May 3, 2004

Commencement activities to stretch over five days         

By Eric Rangus


The Commencement activities celebrating Emory’s 159th graduating class artfully blend the University’s past, present and future, offering five days’ worth of ceremony, camaraderie, exuberance and excitement.

The Commencement calendar, which runs from Thursday, May 6, through the main ceremony and individual school ceremonies across campus on May 10, features longtime Emory traditions, such as Sunday’s Baccalaureate Service, and they also highlight new partnerships with the Association of Emory Alumni (AEA).

For the first time, Commencement weekend coincides with Alumni Weekend—the newly christened “Emory Weekend”—which means that the University calendar will be packed with activities for every facet of the Emory community.

Case in point, the 2004 Commencement schedule kicks off with a golf scramble for graduating students and their families, alumni, faculty and staff at the Stone Mountain Golf Course beginning at 8:30 a.m.

This connection between Commencement and Emory Weekend will provide one of the celebration’s highlights—a block party on McDonough Field featuring music from the Indigo Girls, Saturday, May 8, from noon–5 p.m. Attendance is free (lunch is $10, and tickets can be purchased on the AEA website: www.alumni.emory.edu). Students with ID and children 12 and under eat for free.

Emory’s Class of 1954, holding its reunion during Emory Weekend, also will march into the ceremony together, in cap and gown and be recognized. To further the ties between AEA and this newest crop of graduates a new deputy marshal for alumni has been instituted.

Celebrations and receptions honoring the graduates are scheduled all over campus. The Goizueta Business School has five on its own, as do many of the professional schools.
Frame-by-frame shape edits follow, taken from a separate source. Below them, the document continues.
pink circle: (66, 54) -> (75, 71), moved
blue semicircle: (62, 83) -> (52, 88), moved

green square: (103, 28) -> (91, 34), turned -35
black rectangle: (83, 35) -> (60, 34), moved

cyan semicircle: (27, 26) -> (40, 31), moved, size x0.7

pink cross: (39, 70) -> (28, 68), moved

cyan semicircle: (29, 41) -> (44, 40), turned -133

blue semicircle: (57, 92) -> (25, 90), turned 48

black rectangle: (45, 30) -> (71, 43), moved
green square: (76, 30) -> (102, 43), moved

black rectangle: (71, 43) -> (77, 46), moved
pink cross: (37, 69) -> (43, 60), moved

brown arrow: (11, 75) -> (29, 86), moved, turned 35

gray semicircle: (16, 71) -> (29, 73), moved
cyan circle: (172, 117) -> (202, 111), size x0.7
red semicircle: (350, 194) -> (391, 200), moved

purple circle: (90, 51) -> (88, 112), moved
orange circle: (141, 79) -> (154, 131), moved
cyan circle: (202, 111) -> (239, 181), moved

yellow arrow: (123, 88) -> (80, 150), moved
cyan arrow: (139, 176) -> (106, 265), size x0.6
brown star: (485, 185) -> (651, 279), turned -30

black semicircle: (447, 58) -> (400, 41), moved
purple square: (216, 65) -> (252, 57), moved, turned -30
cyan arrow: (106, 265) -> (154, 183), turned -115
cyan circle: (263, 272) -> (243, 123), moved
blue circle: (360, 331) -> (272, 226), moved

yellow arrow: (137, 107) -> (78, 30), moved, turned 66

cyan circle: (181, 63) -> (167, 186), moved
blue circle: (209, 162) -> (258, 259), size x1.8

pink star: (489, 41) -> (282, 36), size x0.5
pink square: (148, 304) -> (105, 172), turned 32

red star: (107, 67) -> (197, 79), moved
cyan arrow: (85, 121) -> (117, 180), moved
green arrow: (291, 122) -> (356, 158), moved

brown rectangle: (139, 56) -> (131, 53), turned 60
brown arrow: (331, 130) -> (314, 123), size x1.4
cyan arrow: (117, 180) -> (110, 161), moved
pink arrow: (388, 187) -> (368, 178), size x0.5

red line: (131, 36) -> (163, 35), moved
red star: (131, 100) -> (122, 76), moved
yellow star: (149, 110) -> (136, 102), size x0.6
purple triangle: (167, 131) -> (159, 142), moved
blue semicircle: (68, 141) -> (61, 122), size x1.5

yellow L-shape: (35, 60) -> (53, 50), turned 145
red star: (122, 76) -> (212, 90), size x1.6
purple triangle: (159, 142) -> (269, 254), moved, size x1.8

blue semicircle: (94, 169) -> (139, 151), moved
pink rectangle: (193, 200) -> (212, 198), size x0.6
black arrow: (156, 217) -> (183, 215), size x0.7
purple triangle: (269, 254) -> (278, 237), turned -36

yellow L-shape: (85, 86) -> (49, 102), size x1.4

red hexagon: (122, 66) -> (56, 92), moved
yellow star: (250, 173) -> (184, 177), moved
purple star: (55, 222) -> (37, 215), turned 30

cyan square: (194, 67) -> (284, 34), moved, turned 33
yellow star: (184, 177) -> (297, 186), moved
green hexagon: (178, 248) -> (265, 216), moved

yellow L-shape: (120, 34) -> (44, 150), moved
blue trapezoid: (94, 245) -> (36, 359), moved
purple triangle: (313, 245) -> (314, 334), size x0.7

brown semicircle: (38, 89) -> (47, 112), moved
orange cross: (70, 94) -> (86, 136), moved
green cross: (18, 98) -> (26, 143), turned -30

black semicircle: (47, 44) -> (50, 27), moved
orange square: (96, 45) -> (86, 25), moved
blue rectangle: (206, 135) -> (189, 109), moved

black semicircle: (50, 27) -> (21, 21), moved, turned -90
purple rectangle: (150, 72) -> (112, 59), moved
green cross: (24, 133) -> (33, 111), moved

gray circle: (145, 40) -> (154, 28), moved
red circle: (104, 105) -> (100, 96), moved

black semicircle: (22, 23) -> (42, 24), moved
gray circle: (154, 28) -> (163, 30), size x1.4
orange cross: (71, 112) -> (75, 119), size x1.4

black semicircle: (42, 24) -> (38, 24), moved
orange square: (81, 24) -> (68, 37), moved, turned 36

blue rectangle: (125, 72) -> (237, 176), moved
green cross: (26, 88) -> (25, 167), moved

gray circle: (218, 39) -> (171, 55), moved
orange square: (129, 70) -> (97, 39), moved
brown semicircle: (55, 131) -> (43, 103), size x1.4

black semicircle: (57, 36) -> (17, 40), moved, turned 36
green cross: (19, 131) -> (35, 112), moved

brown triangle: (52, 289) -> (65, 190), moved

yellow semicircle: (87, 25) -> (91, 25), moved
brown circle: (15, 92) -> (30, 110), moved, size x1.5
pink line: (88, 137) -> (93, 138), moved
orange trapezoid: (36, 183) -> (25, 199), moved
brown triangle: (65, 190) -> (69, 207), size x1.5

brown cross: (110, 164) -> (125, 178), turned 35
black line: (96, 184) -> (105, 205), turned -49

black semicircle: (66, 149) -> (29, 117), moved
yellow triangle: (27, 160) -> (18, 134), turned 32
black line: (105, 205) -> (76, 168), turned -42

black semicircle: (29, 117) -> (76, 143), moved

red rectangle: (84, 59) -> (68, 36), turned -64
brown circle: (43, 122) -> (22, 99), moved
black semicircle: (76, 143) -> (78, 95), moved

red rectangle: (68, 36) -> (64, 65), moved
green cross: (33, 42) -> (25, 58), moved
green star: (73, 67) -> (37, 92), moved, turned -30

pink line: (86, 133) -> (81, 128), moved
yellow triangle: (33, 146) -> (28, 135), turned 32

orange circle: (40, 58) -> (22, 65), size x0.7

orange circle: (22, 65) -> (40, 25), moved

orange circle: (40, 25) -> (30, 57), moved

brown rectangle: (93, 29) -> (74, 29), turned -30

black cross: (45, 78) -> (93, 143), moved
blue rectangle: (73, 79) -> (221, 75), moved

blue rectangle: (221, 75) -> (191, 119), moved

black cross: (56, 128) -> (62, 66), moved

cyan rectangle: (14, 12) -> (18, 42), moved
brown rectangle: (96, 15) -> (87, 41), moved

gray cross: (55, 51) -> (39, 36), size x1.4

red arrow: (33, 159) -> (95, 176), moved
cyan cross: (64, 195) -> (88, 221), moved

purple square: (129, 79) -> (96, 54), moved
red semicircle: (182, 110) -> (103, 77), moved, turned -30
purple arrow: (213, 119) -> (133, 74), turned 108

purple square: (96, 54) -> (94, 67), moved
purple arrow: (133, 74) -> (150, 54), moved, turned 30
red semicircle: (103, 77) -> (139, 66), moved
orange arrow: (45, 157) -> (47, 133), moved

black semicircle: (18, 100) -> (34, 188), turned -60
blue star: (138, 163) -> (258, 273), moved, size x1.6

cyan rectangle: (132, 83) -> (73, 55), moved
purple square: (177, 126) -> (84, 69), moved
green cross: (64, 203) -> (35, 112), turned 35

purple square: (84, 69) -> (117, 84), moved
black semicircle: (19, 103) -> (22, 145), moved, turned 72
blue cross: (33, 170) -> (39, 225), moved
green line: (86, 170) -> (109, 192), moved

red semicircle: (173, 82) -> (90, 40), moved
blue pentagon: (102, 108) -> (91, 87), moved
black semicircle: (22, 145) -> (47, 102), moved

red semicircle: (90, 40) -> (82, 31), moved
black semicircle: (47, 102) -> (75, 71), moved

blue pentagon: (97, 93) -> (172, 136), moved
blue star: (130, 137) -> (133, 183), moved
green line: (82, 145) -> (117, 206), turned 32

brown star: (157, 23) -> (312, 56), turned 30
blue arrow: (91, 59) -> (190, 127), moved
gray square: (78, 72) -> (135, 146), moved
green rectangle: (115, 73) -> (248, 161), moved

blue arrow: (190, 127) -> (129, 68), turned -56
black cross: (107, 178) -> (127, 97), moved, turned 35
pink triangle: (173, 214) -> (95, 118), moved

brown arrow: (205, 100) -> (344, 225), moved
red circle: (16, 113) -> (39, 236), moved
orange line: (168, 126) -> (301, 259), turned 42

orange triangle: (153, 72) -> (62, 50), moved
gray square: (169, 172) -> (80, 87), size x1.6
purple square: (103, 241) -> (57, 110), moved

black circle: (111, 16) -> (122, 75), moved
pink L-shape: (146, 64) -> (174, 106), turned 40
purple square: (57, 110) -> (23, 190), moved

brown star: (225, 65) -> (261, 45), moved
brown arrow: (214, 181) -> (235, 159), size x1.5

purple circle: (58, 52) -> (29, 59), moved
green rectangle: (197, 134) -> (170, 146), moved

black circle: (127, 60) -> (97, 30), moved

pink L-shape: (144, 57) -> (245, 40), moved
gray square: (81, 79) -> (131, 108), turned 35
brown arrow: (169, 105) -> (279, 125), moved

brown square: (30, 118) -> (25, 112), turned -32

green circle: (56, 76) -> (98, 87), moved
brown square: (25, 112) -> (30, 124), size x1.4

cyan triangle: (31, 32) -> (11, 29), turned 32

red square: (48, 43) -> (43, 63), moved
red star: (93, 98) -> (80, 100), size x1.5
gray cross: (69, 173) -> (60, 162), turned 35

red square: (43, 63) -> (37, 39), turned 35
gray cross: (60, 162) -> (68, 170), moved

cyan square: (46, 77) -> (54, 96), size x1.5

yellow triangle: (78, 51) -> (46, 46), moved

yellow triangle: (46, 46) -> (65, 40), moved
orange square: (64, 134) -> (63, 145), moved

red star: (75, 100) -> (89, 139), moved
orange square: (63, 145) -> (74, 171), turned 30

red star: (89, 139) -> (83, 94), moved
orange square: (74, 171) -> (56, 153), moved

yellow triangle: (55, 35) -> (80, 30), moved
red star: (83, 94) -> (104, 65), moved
Others incorporate graduates from across schools. One, Modupe Dayo, now in its 11th year, celebrates the accomplishments of African American students.

“While the ceremony celebrates the achievements of Emory’s African American seniors, it is something for the entire Emory community to enjoy,” said Donovan Francis, a junior business major from New Orleans and one of the event’s planners. Translated from Yoruba, “Modupe Dayo” means literally, “we are thankful” (Modupe) and “joy arrives” (Dayo).

Mary Robinson, executive director of the Ethical Globalization Initiative and the former president of Ireland, will deliver the main Commencement ceremony’s keynote address. A lifelong advocate for universal respect of fundamental rights and freedoms, Robinson also served as United Nations high commissioner for human rights from 1997 to 2002.

Other honorary degree recipients include medical historian Caroline Walker Bynum, former head of the United States Olympic Committee Leroy Walker and trustee emeritus James Bryan Williams (’55C). Each will give a brief address upon receiving his or her degree.

Robinson’s presence has not been uniformly hailed by the student body. A petition protesting her selection was circulated questioning Robinson’s presence and role at two international conferences in 2001 that were seen in some circles as anti-Semitic.

However, other Emory students—who circulated their own petition of support for Robinson—administrators and even former President Jimmy Carter have leapt to her defense.

“During her tenure [as U.N. high commissioner for human rights], Secretary-General Kofi Annan became more forthright in statements and actions on behalf of victims, he confronted states guilty of abusive practices, and he ensured that human rights issues would be a consistent topic of conversation,” Carter said in a statement released last month. He and Robinson are both advisers to the Emory’s World Law Institute. “Mrs. Robinson can be credited with these and many other important advances within the U.N. system.”